Closed mcarilli closed 2 years ago
Thank you very much for reaching out to us. I'm usually not on slack but if you prefer discussing there, I could go there (I believe I had an invite that is tied to an account I can't access anymore).
I agree, this is a very cool feature and it would be very useful for skorch to support it.
From what I can tell, we would need to implement two things:
1) torch.cuda.amp.autocast
for module calls
2) GradScaler.scale
for backward calls
Is it true that the two should always be used in conjunction or could you imagine a situation where they aren't?
Without going to deep into implementation details, I see three places in skorch that would need to be adjusted. First, the NeuralNet.infer
and NeuralNet.get_loss
methods, through which we call the module
and the criterion. Here we need autocast
. Second, there is the NeuralNet.train_step_single
, which would need to scale the gradients. The simplest implementation would just use autocast
and scale
for those two, with the option for the user to enable or disable them (thankfully, they both have an enabled
argument, so this should be easy).
I wonder, though, if this covers all possible use cases. For instance, we could just offload the autocast
work to the users, since they're already in charge of implementing the module.
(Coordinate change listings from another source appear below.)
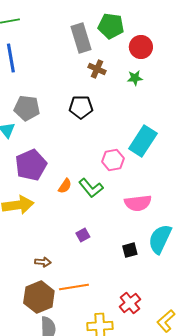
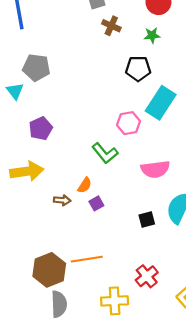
black pentagon: (81, 107) -> (138, 69), moved
purple pentagon: (31, 165) -> (41, 129), size x0.7
orange semicircle: (65, 186) -> (85, 185), moved
brown arrow: (43, 262) -> (62, 200), moved

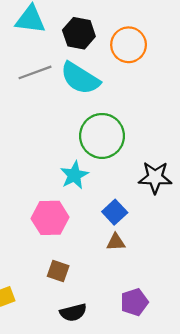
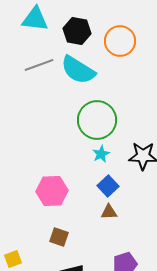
cyan star: (74, 175) -> (101, 154), moved, size x0.7

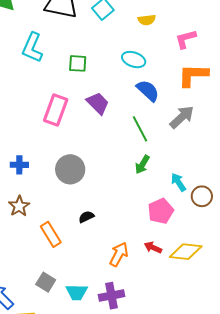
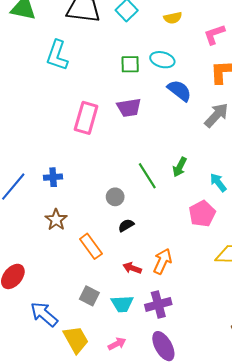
green square: (78, 63) -> (130, 64), moved
purple trapezoid: (98, 103) -> (129, 108), turned 130
green line: (140, 129) -> (147, 176), moved
gray circle: (70, 169) -> (115, 197), moved, size x0.6
red arrow: (153, 247) -> (132, 268), moved

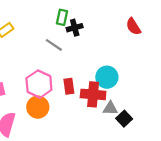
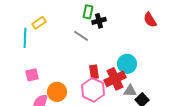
pink hexagon: (39, 84) -> (93, 90), moved
red cross: (93, 94) -> (115, 79), turned -30
orange circle: (38, 107) -> (57, 92), moved

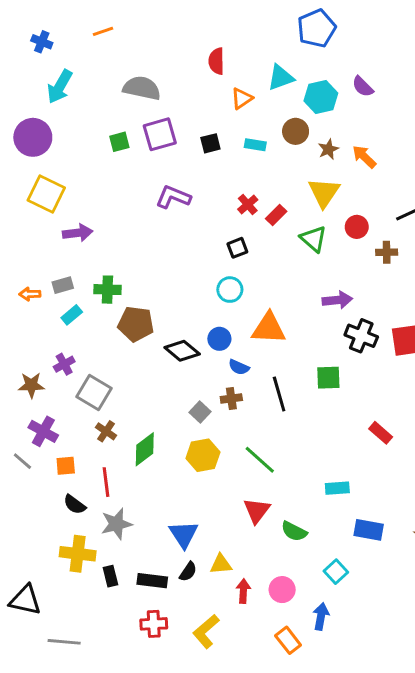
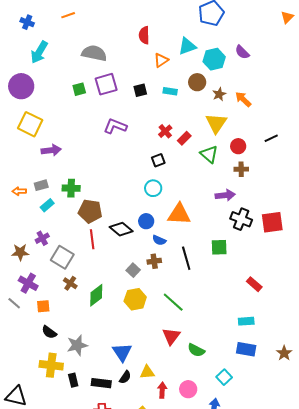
brown cross: (387, 252) -> (241, 169), moved
red line: (106, 482) -> (92, 239), moved
cyan rectangle: (337, 488) -> (246, 321), moved

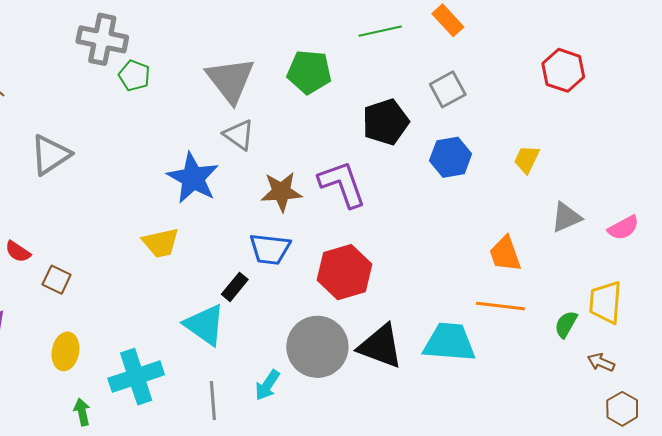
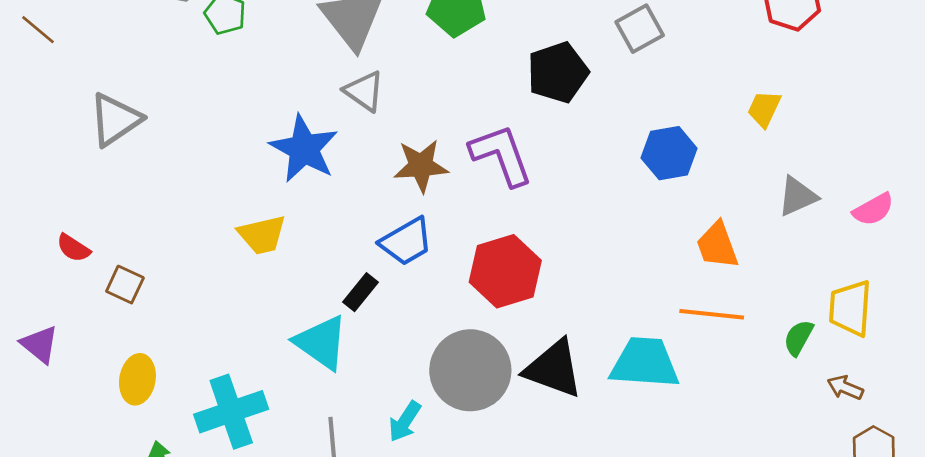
blue hexagon: (451, 157) -> (669, 153), moved
yellow trapezoid: (527, 159) -> (764, 109), moved
blue trapezoid: (270, 249) -> (406, 242), turned -36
That means they could just the autocast
decorator or context manager in their own code. One disadvantage here is that using ready-made modules (from, say, torchvision) would be more cumbersome.
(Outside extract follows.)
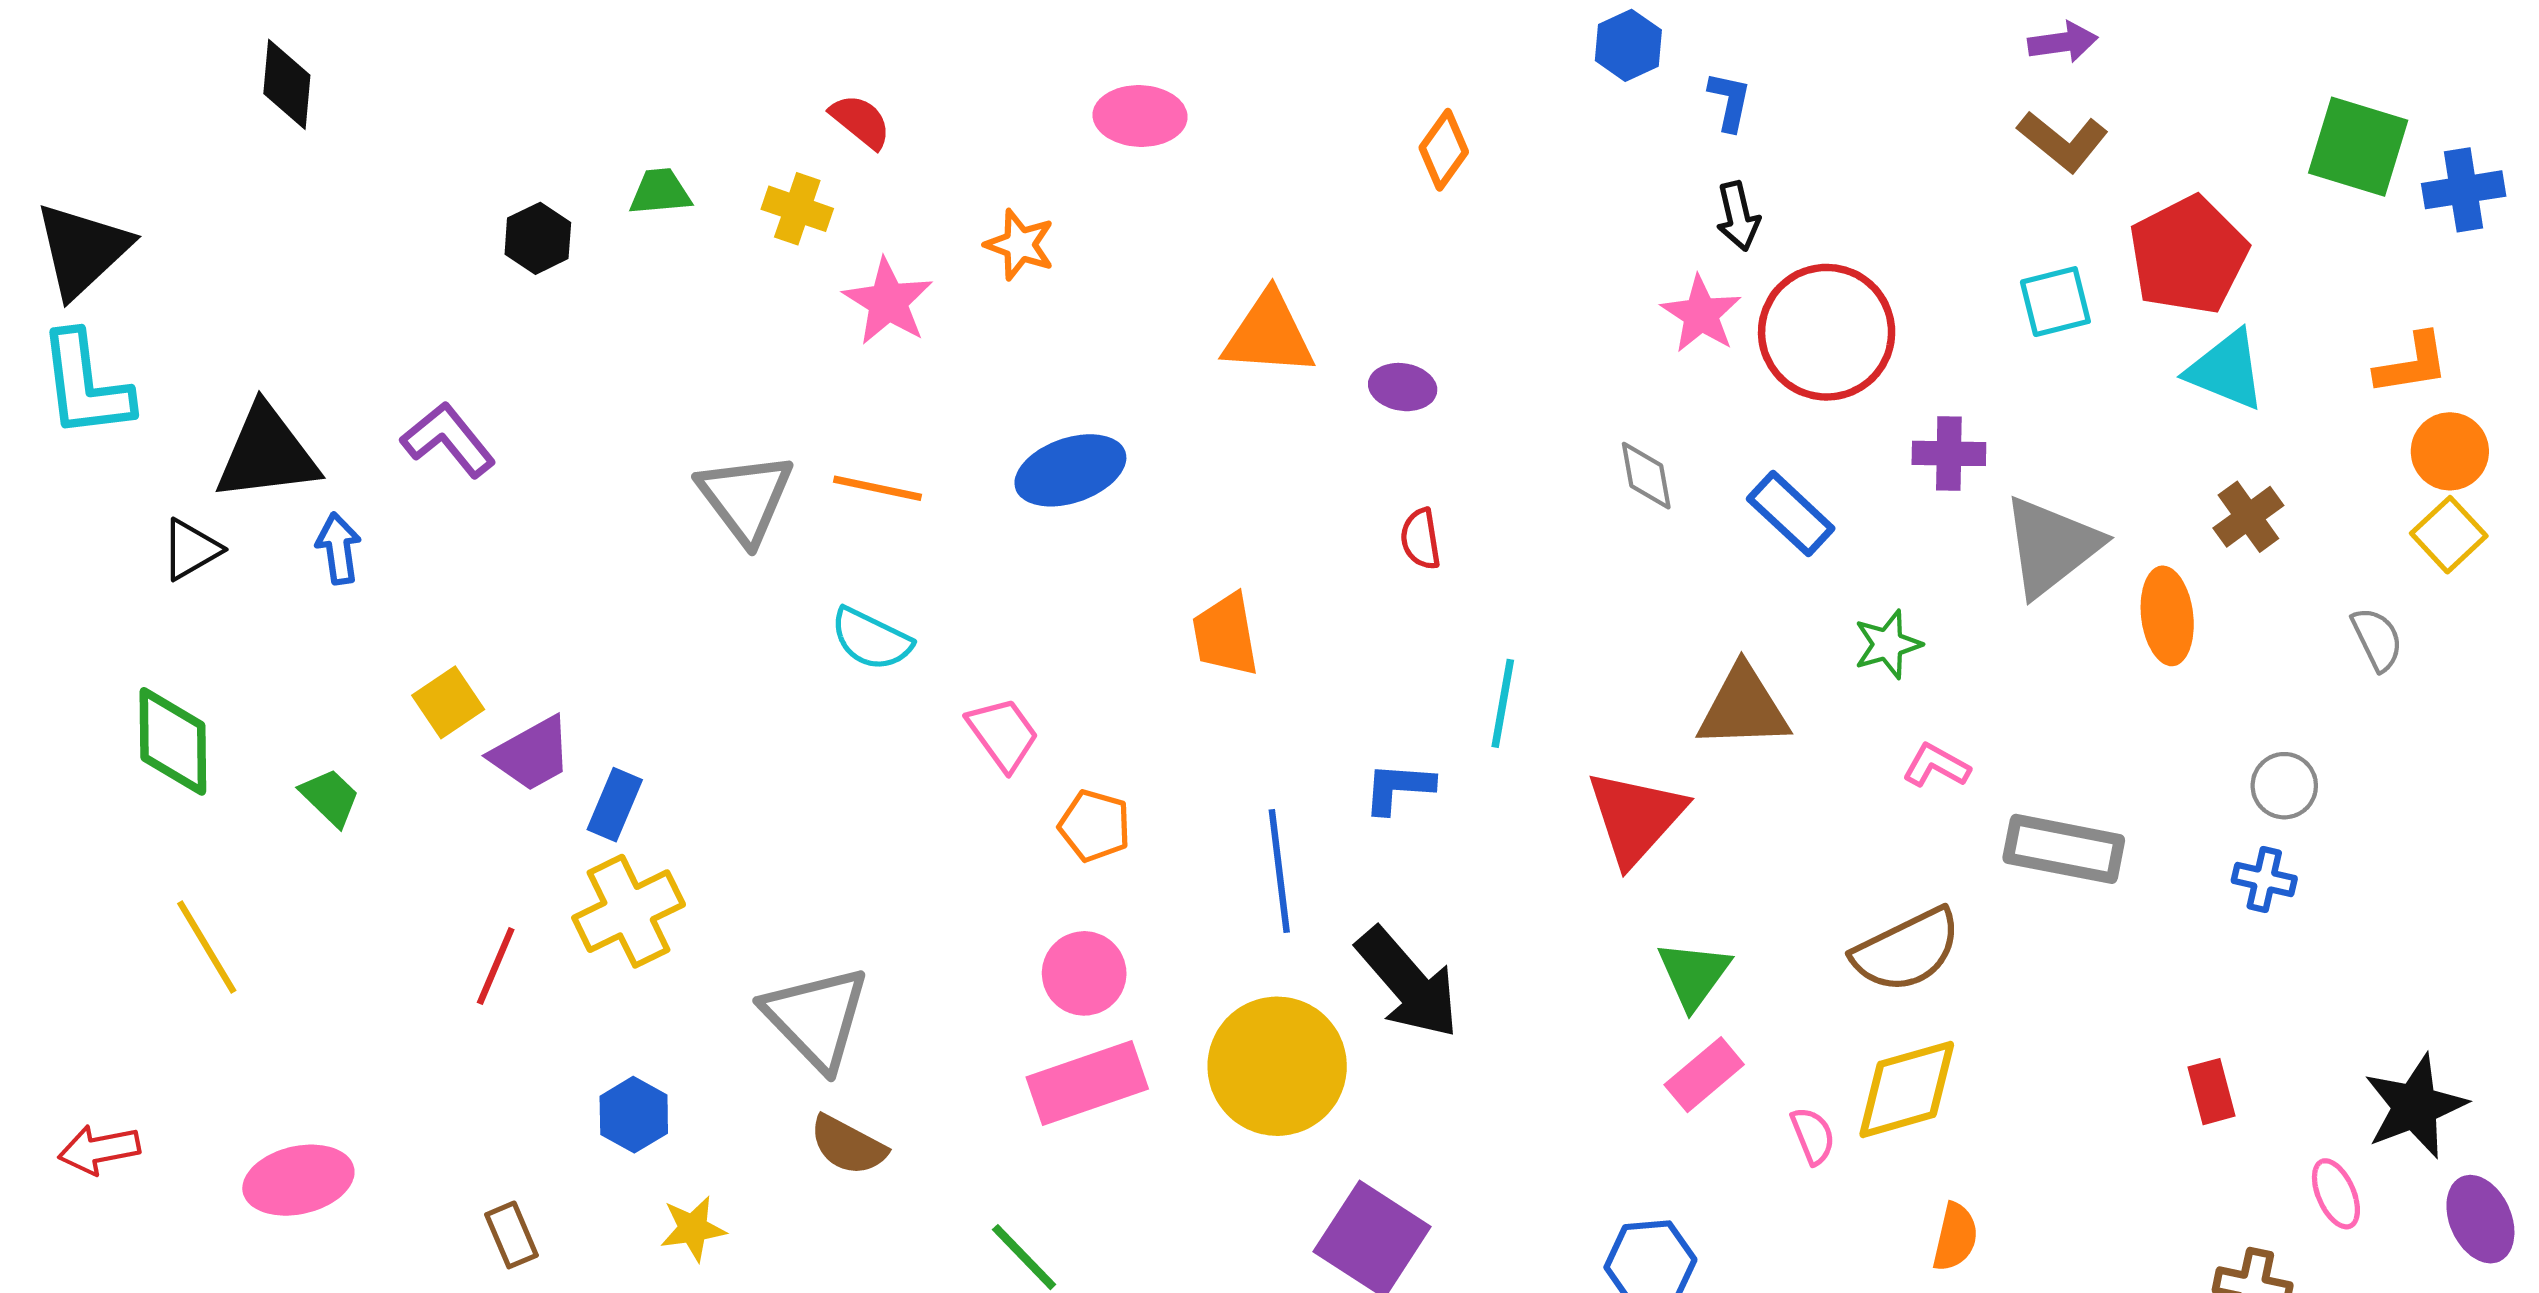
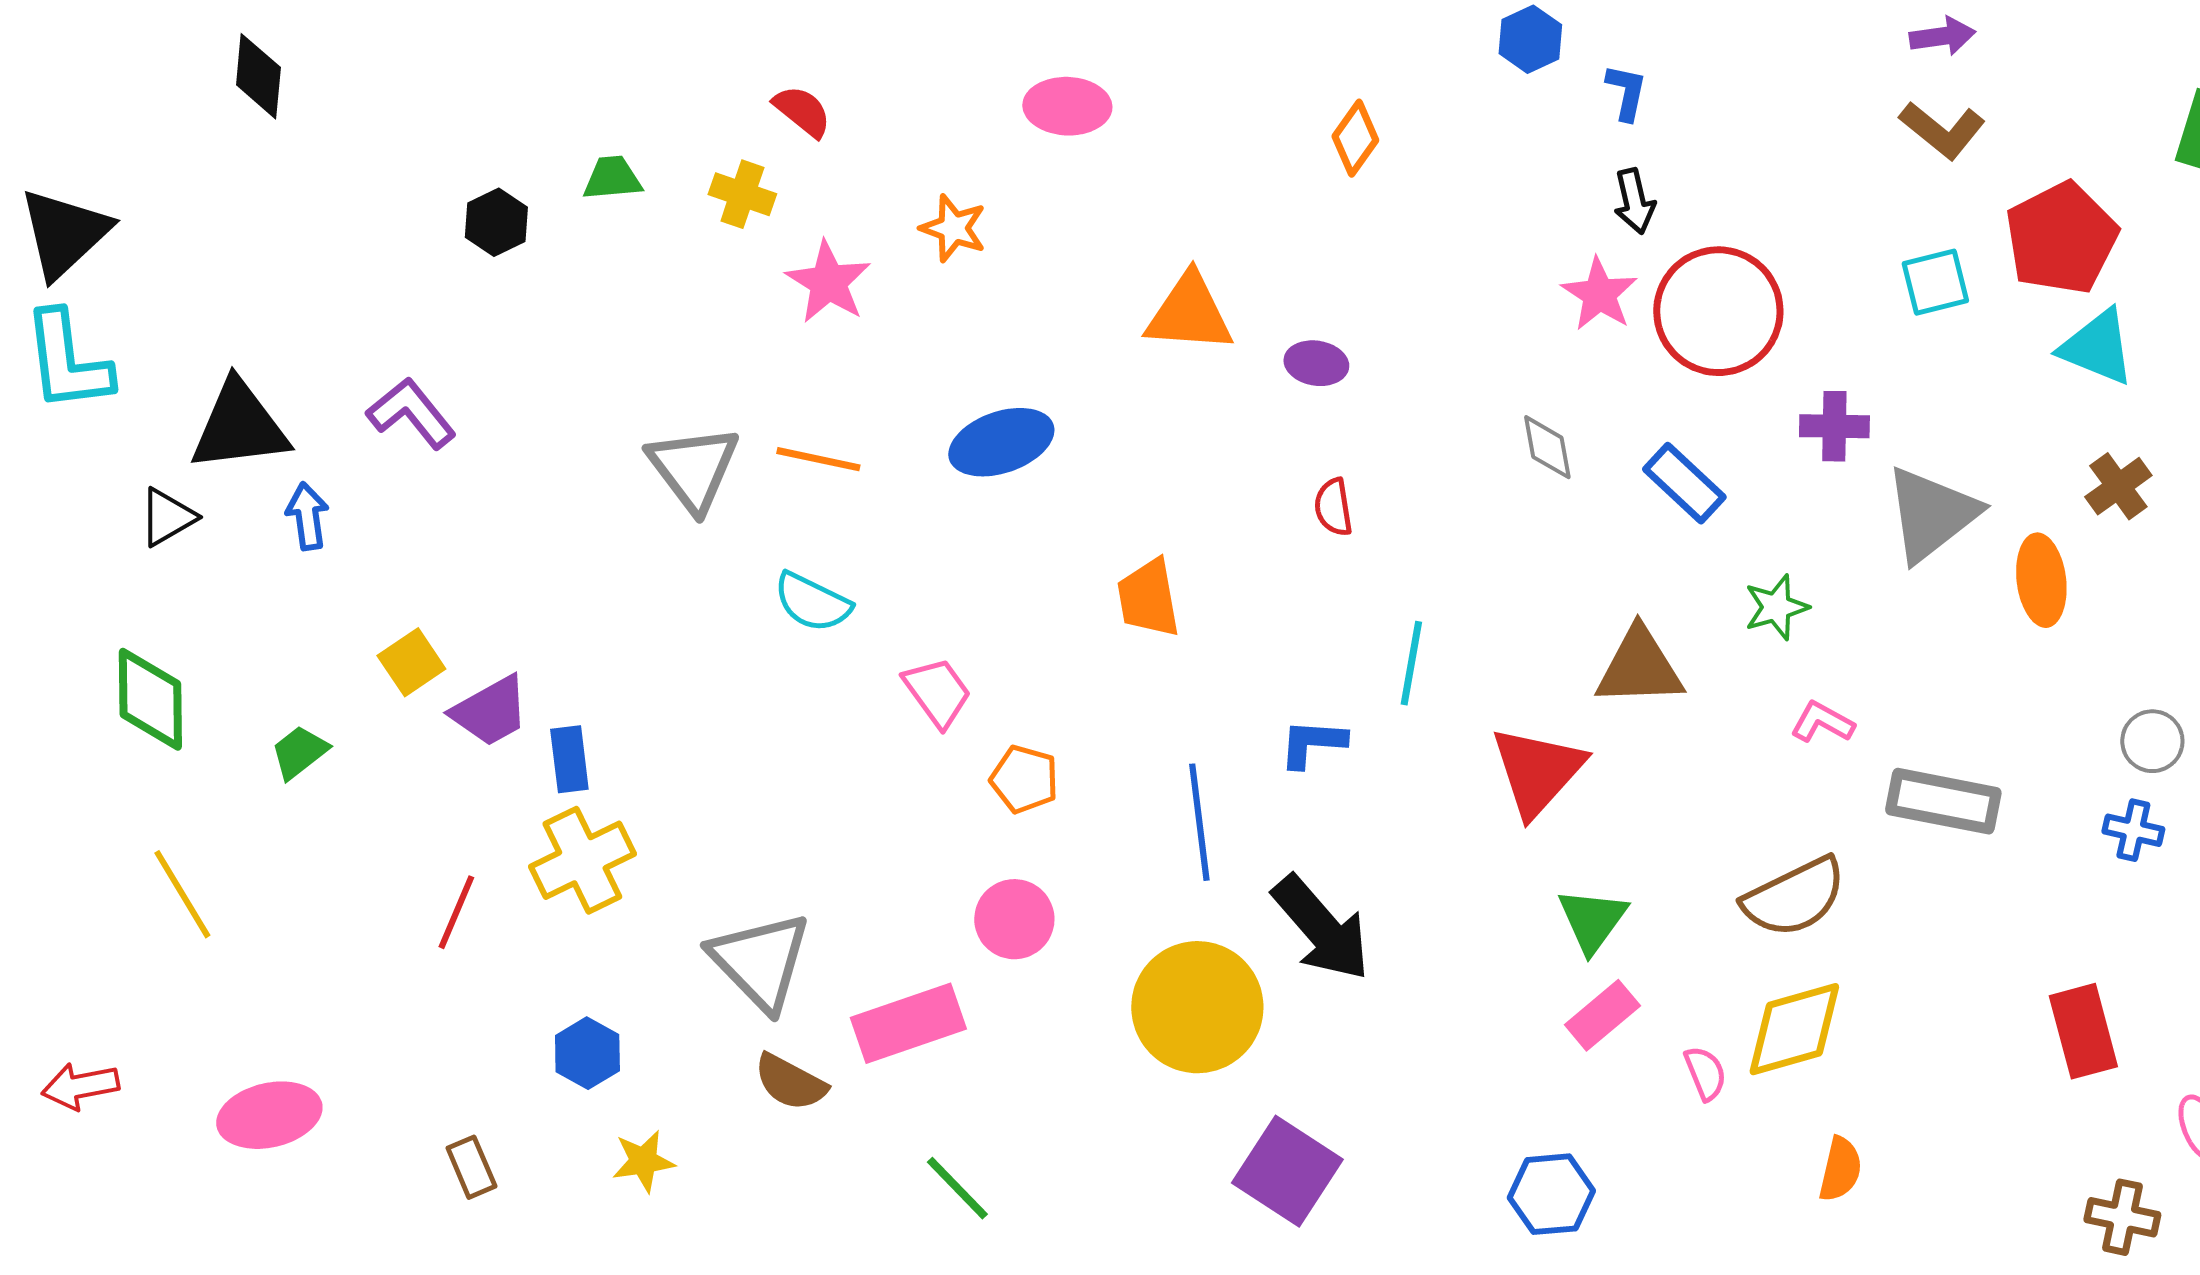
green trapezoid: (330, 797) -> (299, 752), turned -82
blue rectangle: (615, 805) -> (569, 759), turned -30
pink rectangle: (1087, 1083) -> (908, 1023), moved
red rectangle: (2212, 1092) -> (2083, 1031), size x1.5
In summary, I think what this boils down to is how flexible do you believe this system should be? If it's an on/off thing, the first solution will do, if not, we'd need to think of a better way.
@ottonemo @thomasjpfan I think an interesting implementation challenge this poses is the coupling of the two functionalities. Say a user overrides train_step_single
and forgets to implement the scaling (or just has old code lying around from when this didn't exist), but then enables autocast
, they could unwittingly run into the underflow condition. Ideally, we can somehow make sure that his won't happen.
I don't mind talking here if you don't mind non-real-time.
GradScaler.scale for backward calls
You also need to step the optimizer via scaler.step(optimizer)
, and, if any optimizers stepped this iteration, you need to call scaler.update()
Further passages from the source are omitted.